• [ABOUT THIS EXERCISE] Give again, character for character, the lines that lie between the first line of the material and the line with "name was intriguing.", inclusive. Omit pictures.

• [DATA PROVIDED]
++++++++++++++++++++

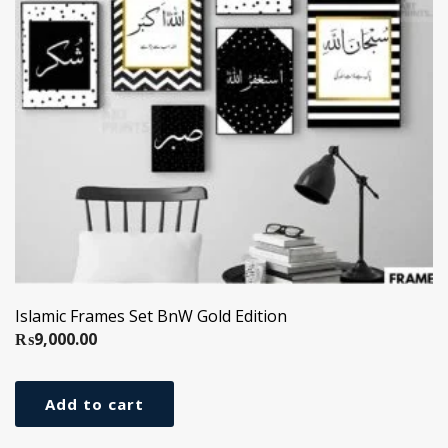
Islamic Frames Set BnW Gold Edition
₨
9,000.00
Add to cart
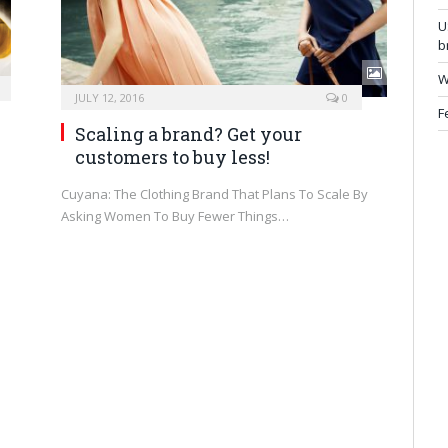
U
b
W
JULY 12, 2016
0
F
Scaling a brand? Get your
customers to buy less!
Cuyana: The Clothing Brand That Plans To Scale By
Asking Women To Buy Fewer Things…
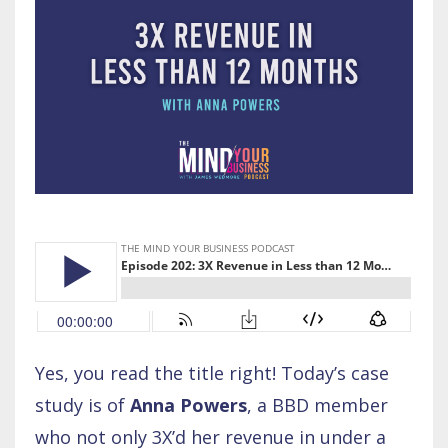
Yes, you read the title right! Today’s case
study is of
Anna Powers
, a BBD member
who not only 3X’d her revenue in under a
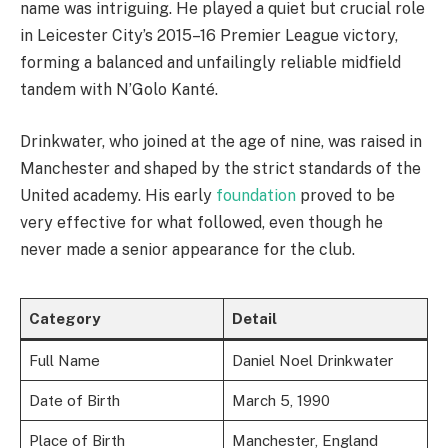
name was intriguing. He played a quiet but crucial role
in Leicester City’s 2015–16 Premier League victory,
forming a balanced and unfailingly reliable midfield
tandem with N’Golo Kanté.
Drinkwater, who joined at the age of nine, was raised in
Manchester and shaped by the strict standards of the
United academy. His early
foundation
proved to be
very effective for what followed, even though he
never made a senior appearance for the club.
Category
Detail
Full Name
Daniel Noel Drinkwater
Date of Birth
March 5, 1990
Place of Birth
Manchester, England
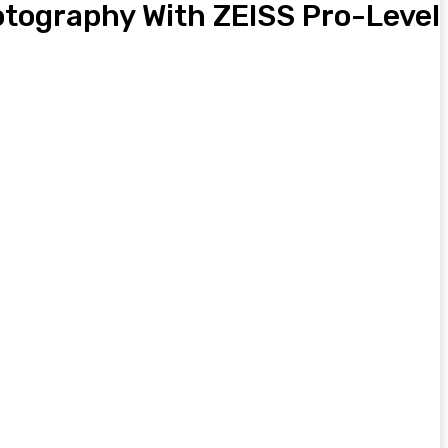
hotography With ZEISS Pro-Level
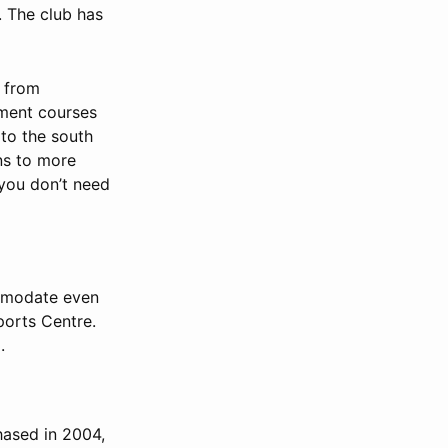
. The club has
, from
pment courses
 to the south
ns to more
you don’t need
mmodate even
Sports Centre.
.
chased in 2004,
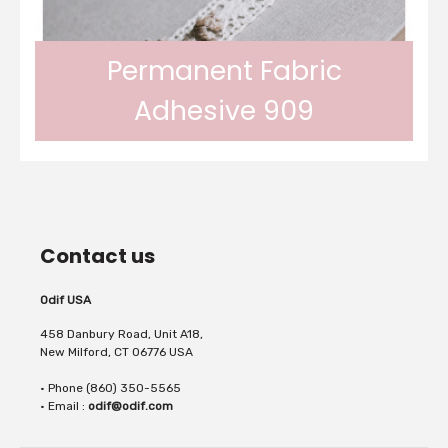
fabrics. The Odif Fabric Booster allows the
Permanent Fabric
Adhesive 909
fabric to be held in place on cutting and
Odif 909 Permanent Fabric Adhesive will
sewing machines. It...
Contact us
adhere fabric permanently on all types of
Odif USA
458 Danbury Road, Unit A18,
New Milford, CT 06776 USA
• Phone (860) 350-5565
fabric, cardboard, wood, metal, plexy,...
• Email :
odif@odif.com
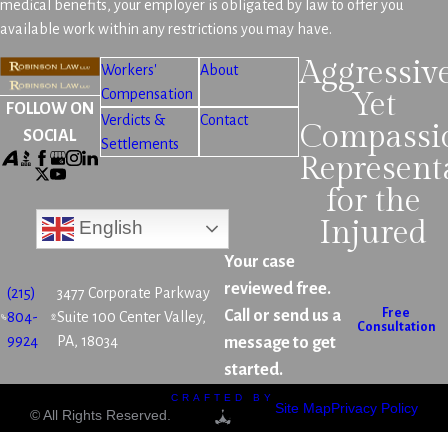
medical benefits, your employer is obligated by law to offer you
available work within any restrictions you may have.
Aggressiv
Workers'
About
Compensation
Yet
FOLLOW ON
Verdicts &
Contact
Compassi
SOCIAL
Settlements
Represent
for the
Injured
English
Your case
reviewed free.
(215)
3477 Corporate Parkway
Free
Call or send us a
804-
Suite 100 Center Valley,
Consultation
9924
PA, 18034
message to get
started.
CRAFTED BY
Site Map
Privacy Policy
© All Rights Reserved.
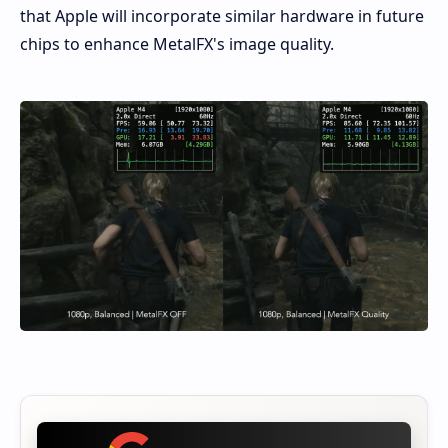
that Apple will incorporate similar hardware in future
chips to enhance MetalFX's image quality.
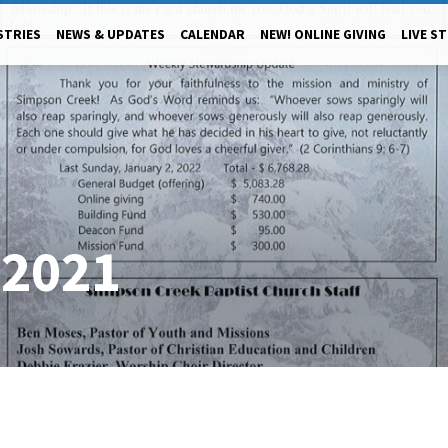
STRIES
NEWS & UPDATES
CALENDAR
NEW! ONLINE GIVING
LIVE S
/2021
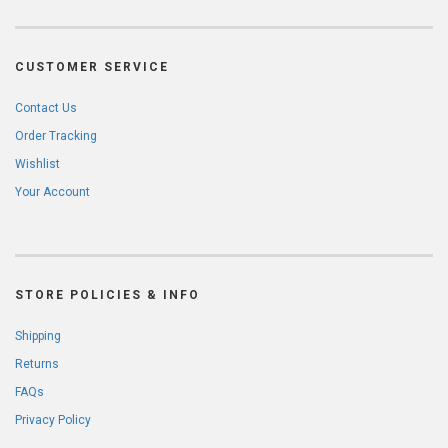
CUSTOMER SERVICE
Contact Us
Order Tracking
Wishlist
Your Account
STORE POLICIES & INFO
Shipping
Returns
FAQs
Privacy Policy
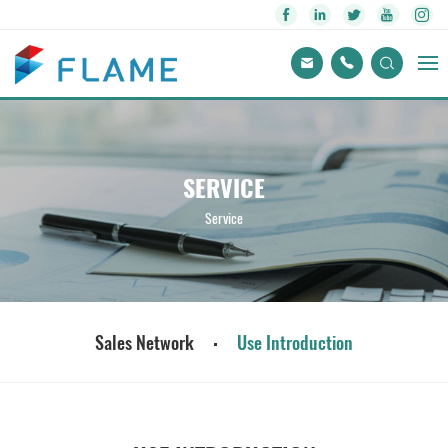
SERVICE
Service
Sales Network
Use Introduction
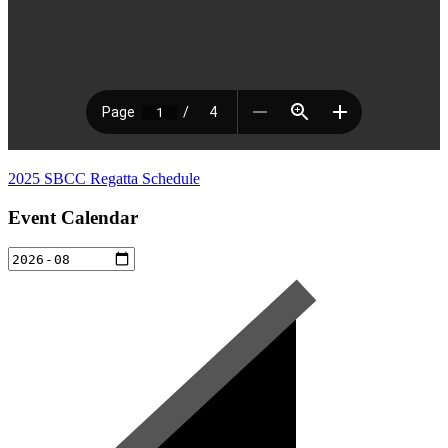
2025 SBCC Regatta Schedule
Event Calendar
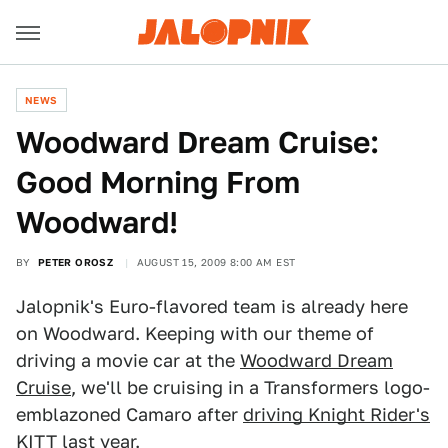
NEWS
Woodward Dream Cruise:
Good Morning From
Woodward!
BY
PETER OROSZ
AUGUST 15, 2009 8:00 AM EST
Jalopnik's Euro-flavored team is already here
on Woodward. Keeping with our theme of
driving a movie car at the
Woodward Dream
Cruise
, we'll be cruising in a Transformers logo-
emblazoned Camaro after
driving Knight Rider's
KITT
last year.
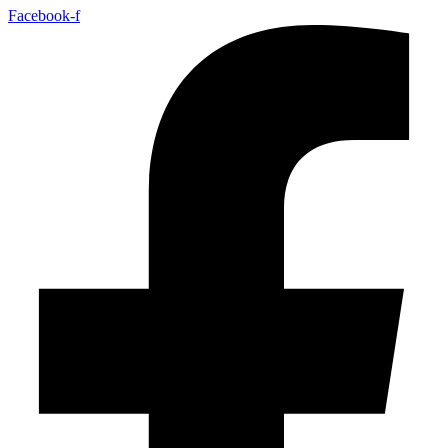
Facebook-f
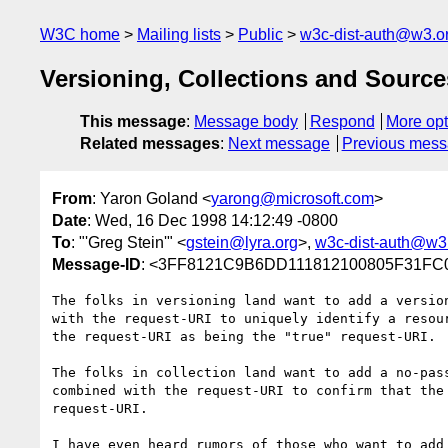
W3C home
Mailing lists
Public
w3c-dist-auth@w3.o
Versioning, Collections and Source
This message
:
Message body
Respond
More opt
Related messages
:
Next message
Previous mes
From
: Yaron Goland <
yarong@microsoft.com
>
Date
: Wed, 16 Dec 1998 14:12:49 -0800
To
: "'Greg Stein'" <
gstein@lyra.org
>,
w3c-dist-auth@w3
Message-ID
: <3FF8121C9B6DD111812100805F31F
The folks in versioning land want to add a version
with the request-URI to uniquely identify a resour
the request-URI as being the "true" request-URI.

The folks in collection land want to add a no-pass
combined with the request-URI to confirm that the 
request-URI.

I have even heard rumors of those who want to add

++++++++++++++++++++

• [WORKED SOLUTION]
Islamic Frames Set BnW Gold Edition
₨
9,000.00
Add to cart
U
b
W
JULY 12, 2016
0
F
Scaling a brand? Get your
customers to buy less!
Cuyana: The Clothing Brand That Plans To Scale By
Asking Women To Buy Fewer Things…
Yes, you read the title right! Today’s case
study is of
Anna Powers
, a BBD member
who not only 3X’d her revenue in under a
name was intriguing. He played a quiet but crucial role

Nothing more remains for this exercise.